One of the families collecting their orders for delivery on Thursday was the Nicole and Sean Shea family of Danbury. The family, including fifth grader Mandy and second grader Trenten sold over $5,000 in plants and seeds, the most in the school.
"I liked unloading and setting up all the flowers for the plant sales," said Mandy. She and her fellow fifth and sixth graders spent Thursday morning helping set up the gym. "I am excited to see the new parts of the zoo. My favorite part of the zoo is the Kingdom of the Night."
"It took half a day to deliver the plants," said Trenten who is also excited about the trip to the zoo.
Also collecting many, many plants on Thursday was the Tracy and Brandon Johnson family of Ida Grove. They also were mega-sellers, collecting over $4,000 in sales. Their kids, Haley who is in third grade and Oscar who is in kindergarten had differing time frames to deliver their sales.
"Selling plants was fun," said Haley. "It took us two days to deliver all the plants we sold. I liked delivering cause we got to see all our friends. But at one house I got stung by a wasp and that wasn't fun."
Oscar marked the delivery time in minutes, many minutes.

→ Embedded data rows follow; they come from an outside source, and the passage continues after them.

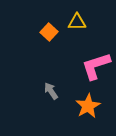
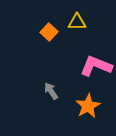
pink L-shape: rotated 40 degrees clockwise
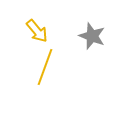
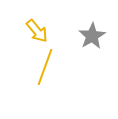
gray star: rotated 20 degrees clockwise
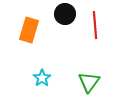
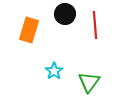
cyan star: moved 12 px right, 7 px up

"I liked delivering plants with my grandma and my mom," said Oscar. "It took us 800 and a 1,000 minutes to deliver plants."

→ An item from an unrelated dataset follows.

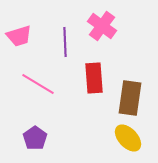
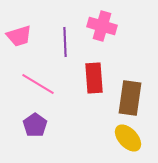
pink cross: rotated 20 degrees counterclockwise
purple pentagon: moved 13 px up
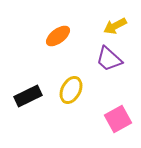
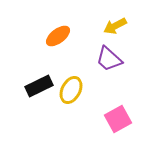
black rectangle: moved 11 px right, 10 px up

"God blessed us with the perfect day for plant sales, full of sunshine and no wind," added DC kindergarten teacher and committee member Michelle Drees. Prior to Thursday afternoon, the week had been filled with rain and excess wind.

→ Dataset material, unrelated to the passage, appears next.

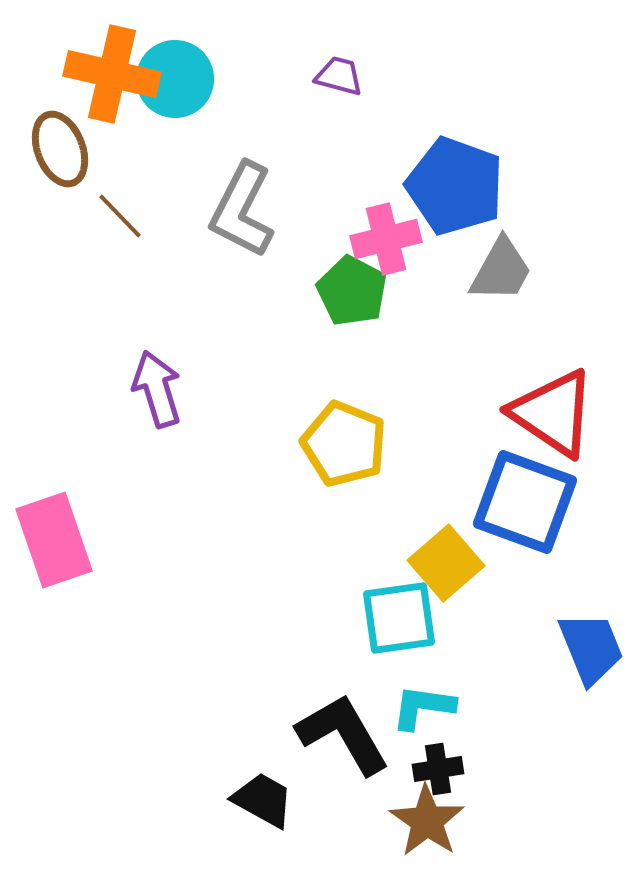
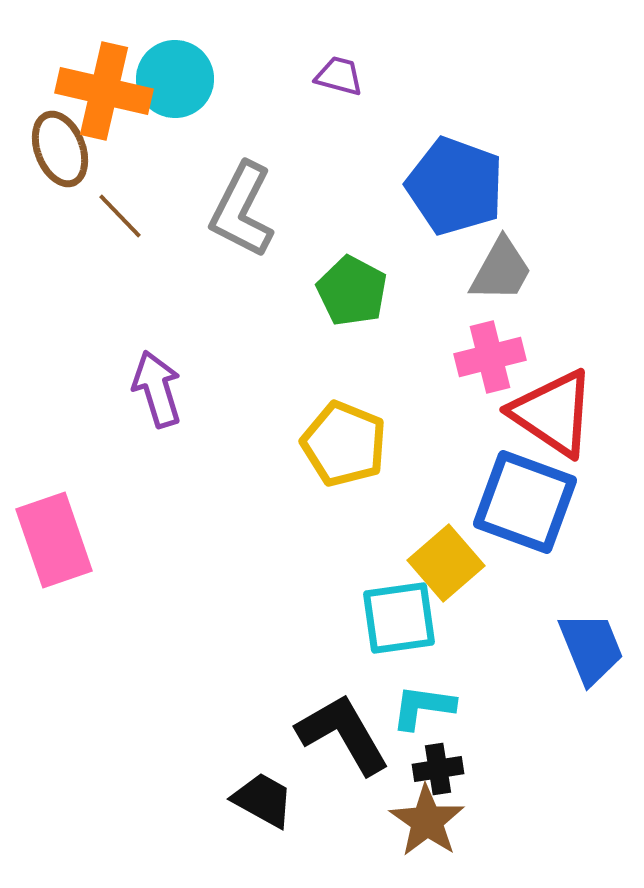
orange cross: moved 8 px left, 17 px down
pink cross: moved 104 px right, 118 px down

Friday morning and mid-afternoon were dedicated to all customers who were personally picking up their own plants and to the families who were picking up the remainder of their deliveries. Along with the pre-paid plants were tables filled with extra plants for purchasing that day. While not all plants were offered in this section, there was a large variety from which to choose. There were also 29 hanging baskets and 44 planters of differing sizes, ready for Mother's Day. Always a hit, the baskets proved they were still in demand.
"The hanging baskets were a popular hit again, selling out amazingly fast Friday morning," exclaimed Drees. The doors Friday opened at 7:00, and people were waiting for that magical time. By 7:20, the hanging baskets were all claimed. The rest of the planters were also purchased by mid-afternoon.
"The last day of plant sales is a biggy," added Clausen. "As well as the prepaid orders, the Cash and Carry table is open. There is such an assortment of plants and flowers along with hanging baskets and planters. It's amazing how people come out and support this Spring Fundraiser for Danbury Catholic School."
This school project included an idea with turned into a community service project.
"This year, Fr. Bill McCarthy had an idea to order extra hanging baskets and deliver them to some of our community shut-ins as a gift from the school kids," said Hamann. "The Danbury St. Mary's Youth Group and another generous donor offered to cover the cost of the hanging baskets. Eleven floral baskets were delivered with cards from the students and youth group, including one each to Maple Heights Nursing Home in Mapleton and Willow Dale Nursing Home in Battle Creek. Danbury Catholic students have not been able to visit the nursing home residents since Covid started."
Friday afternoon, during the plant pick up break, some of these baskets were delivered by Danbury Catholic students. Others were delivered by people who were picking up other plants purchased by the person also on the hanging basket gift list or by people who loved the idea and wanted to help out.
"People thank us for all the work we put into this unique fun fundraiser, but the real thanks goes to the customers who graciously order plants or make a donation when our students knock on their door. We hope they think of our students when they look at their blooming plants," concluded Hamann.